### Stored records
---*---

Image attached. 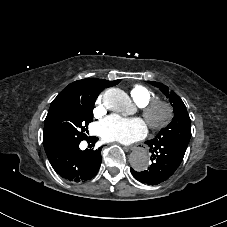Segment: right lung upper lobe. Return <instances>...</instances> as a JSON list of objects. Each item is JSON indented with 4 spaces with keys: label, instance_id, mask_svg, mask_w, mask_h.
Wrapping results in <instances>:
<instances>
[{
    "label": "right lung upper lobe",
    "instance_id": "obj_1",
    "mask_svg": "<svg viewBox=\"0 0 227 227\" xmlns=\"http://www.w3.org/2000/svg\"><path fill=\"white\" fill-rule=\"evenodd\" d=\"M120 82L119 80L107 81L96 78H86L83 80L75 81L65 87L57 96L61 97H74V98H97L100 92L111 86H115Z\"/></svg>",
    "mask_w": 227,
    "mask_h": 227
}]
</instances>
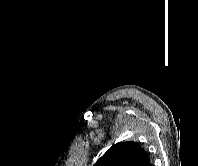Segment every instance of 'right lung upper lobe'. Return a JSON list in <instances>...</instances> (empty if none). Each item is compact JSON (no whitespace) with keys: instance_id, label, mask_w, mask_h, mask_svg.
Returning <instances> with one entry per match:
<instances>
[{"instance_id":"obj_1","label":"right lung upper lobe","mask_w":198,"mask_h":166,"mask_svg":"<svg viewBox=\"0 0 198 166\" xmlns=\"http://www.w3.org/2000/svg\"><path fill=\"white\" fill-rule=\"evenodd\" d=\"M94 166H151L147 152L136 142H120L110 148Z\"/></svg>"}]
</instances>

---*---

### WORK REQUIRED
Write the lines from the line containing "Segment every instance" through the last line of the data out again exactly, and only those lines; pictures stay out.

### FINISHED EXERCISE
Segment every instance of 'right lung upper lobe'. Return a JSON list in <instances>...</instances> (empty if none). Each item is compact JSON (no whitespace) with keys: instance_id, label, mask_w, mask_h, mask_svg.
Returning <instances> with one entry per match:
<instances>
[{"instance_id":"obj_1","label":"right lung upper lobe","mask_w":198,"mask_h":166,"mask_svg":"<svg viewBox=\"0 0 198 166\" xmlns=\"http://www.w3.org/2000/svg\"><path fill=\"white\" fill-rule=\"evenodd\" d=\"M94 166H151L147 152L136 142H120L110 148Z\"/></svg>"}]
</instances>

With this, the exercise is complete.